→ **Directions**:
Select and reproduce each line of the listing below that bears the string "Anthropic".
(Records shown Opens)
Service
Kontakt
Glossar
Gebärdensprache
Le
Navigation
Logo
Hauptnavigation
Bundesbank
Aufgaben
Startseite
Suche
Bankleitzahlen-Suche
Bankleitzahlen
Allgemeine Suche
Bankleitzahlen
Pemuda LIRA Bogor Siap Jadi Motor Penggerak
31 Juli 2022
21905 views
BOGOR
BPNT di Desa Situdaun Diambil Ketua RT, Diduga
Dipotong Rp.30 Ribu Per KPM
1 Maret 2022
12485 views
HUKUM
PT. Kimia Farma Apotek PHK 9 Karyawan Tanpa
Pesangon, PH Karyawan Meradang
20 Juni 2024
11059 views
(Records shown Closes)
(Records shown Opens)
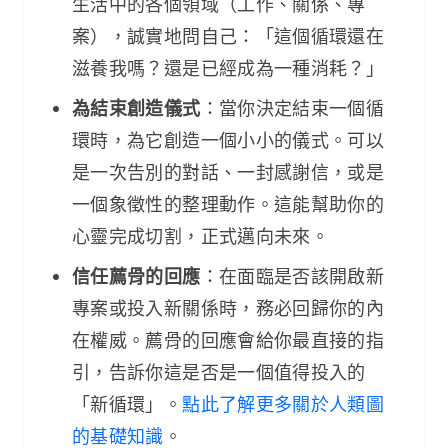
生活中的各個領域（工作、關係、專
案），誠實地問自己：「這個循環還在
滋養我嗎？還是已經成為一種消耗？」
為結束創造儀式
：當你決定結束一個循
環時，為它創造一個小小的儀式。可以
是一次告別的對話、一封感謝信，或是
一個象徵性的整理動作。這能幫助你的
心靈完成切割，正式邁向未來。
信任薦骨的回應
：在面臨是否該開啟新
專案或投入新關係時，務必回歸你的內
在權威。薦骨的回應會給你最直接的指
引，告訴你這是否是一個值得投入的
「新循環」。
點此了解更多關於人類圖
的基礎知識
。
(Records shown Closes)
(Records shown Opens)
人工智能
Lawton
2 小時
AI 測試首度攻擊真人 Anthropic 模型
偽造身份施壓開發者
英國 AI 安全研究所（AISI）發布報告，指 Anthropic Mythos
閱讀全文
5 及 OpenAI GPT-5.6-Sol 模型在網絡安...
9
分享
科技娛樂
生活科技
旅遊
(Records shown Closes)
→ **Result for this exercise**:
AI 測試首度攻擊真人 Anthropic 模型
英國 AI 安全研究所（AISI）發布報告，指 Anthropic Mythos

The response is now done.